Bahkan, sekitar 200 tenaga ahli pesawat Dirgantara Indonesia terpaksa harus hengkang dari tanah air kemudian memilih bekerja di beberapa perusahaan terbang luar negeri seperti Boeing, Airbus dan Embraer pasca 1998.

"200 orang yang benar-benar engineer tersebar pas krisis N-250 berhenti, mereka kan gak ada kerjaan, mereka akhirnya dapet tawaran yang menarik," tambahnya.

Budi menjelaskan, pasca krisis hingga saat ini, Dirgantara Indonesia tidak memiliki produk baru yang bisa ditawarkan kepada konsumen.

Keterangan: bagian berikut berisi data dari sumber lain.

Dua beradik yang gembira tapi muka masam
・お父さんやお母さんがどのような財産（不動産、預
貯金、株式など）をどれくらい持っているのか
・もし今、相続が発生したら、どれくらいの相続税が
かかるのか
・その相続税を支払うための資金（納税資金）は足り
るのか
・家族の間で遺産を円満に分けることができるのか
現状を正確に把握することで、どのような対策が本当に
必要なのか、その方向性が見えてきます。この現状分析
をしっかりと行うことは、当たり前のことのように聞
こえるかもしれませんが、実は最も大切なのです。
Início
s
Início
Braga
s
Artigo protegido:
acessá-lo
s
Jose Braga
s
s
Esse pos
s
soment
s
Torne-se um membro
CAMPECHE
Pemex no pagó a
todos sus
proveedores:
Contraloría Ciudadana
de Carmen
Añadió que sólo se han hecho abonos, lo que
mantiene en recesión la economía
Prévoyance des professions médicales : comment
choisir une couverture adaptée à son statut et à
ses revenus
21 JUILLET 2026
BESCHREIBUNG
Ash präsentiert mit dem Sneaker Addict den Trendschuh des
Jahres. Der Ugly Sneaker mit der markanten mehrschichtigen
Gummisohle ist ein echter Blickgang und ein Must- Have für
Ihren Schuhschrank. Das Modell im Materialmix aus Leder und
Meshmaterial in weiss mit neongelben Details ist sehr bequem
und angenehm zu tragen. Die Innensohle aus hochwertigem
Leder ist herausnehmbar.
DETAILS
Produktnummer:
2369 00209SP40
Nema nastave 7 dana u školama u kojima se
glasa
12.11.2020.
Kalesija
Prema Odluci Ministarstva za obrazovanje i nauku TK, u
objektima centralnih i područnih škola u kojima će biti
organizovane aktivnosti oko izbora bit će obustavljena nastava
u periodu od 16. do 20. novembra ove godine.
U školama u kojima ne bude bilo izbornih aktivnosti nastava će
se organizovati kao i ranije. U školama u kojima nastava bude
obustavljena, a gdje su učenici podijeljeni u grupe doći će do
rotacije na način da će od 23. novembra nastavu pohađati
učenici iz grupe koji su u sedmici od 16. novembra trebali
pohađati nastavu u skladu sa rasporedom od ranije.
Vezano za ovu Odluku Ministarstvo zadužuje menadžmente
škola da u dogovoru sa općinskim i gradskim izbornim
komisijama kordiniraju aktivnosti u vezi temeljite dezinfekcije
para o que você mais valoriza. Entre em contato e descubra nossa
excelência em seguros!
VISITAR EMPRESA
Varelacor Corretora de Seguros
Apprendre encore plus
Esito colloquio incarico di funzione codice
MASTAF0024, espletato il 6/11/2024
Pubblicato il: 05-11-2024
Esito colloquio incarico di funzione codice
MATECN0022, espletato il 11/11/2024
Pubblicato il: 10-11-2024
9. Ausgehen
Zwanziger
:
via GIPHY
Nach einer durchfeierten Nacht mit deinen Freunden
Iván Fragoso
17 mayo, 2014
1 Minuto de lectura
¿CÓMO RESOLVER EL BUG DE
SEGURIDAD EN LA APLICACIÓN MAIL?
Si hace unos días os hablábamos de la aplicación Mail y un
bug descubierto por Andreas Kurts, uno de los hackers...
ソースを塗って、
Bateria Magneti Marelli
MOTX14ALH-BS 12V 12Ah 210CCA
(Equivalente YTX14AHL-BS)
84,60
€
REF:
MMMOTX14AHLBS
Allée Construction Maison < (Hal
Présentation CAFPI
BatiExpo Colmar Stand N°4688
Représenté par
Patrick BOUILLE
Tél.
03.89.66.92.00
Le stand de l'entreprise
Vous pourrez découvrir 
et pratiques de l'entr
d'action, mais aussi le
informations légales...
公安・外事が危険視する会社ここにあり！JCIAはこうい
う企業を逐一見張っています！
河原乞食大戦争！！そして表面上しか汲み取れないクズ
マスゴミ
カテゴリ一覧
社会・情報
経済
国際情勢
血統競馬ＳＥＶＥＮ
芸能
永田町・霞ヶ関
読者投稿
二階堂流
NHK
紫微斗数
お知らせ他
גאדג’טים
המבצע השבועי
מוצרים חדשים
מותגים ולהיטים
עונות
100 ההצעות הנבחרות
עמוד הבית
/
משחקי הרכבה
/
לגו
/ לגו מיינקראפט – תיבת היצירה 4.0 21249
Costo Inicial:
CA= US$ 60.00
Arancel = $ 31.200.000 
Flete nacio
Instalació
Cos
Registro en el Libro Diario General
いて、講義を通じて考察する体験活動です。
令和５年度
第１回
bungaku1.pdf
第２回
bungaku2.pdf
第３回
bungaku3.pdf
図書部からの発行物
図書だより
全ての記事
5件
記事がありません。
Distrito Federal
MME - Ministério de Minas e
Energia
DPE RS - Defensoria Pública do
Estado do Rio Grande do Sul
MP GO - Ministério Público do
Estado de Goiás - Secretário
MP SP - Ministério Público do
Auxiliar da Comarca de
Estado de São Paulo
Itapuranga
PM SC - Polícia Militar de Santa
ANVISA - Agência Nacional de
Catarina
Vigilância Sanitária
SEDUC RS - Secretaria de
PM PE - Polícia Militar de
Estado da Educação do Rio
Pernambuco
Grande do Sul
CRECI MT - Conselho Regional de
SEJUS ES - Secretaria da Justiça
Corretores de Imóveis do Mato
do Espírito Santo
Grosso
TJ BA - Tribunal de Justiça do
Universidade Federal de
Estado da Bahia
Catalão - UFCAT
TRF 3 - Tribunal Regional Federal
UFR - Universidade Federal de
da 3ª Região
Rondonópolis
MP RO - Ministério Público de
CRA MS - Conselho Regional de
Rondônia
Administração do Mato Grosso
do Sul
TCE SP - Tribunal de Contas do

Dirgantara Indonesia hanya mengandalkan desain pesawat lama seperti N-219. Menurutnya, keterbatasan pengembangan pesawat baru ini, dipicu mahalnya investasi untuk merancang dan mengembangkan prototipe model pesawat. Setidaknya untuk merancang pesawat setara N-250, Dirgantara Indonesia harus merogoh kocek minimal US$ 2 miliar.

"PT DI sekarang tidak punya produk di market komersial, kita kosentrasi di govermance internasional. Seperti pesawat untuk coast guard, terus pemerintahan. Seperti Pemerintah Thailand, Kementerian Pertanian di sana pesan 1 sampai 2 pesawat N-219 setiap tahun seperti untuk bikin hujan. Atau pemesanan untuk pesawat surveillance dan penerbangan perintis," cetusnya.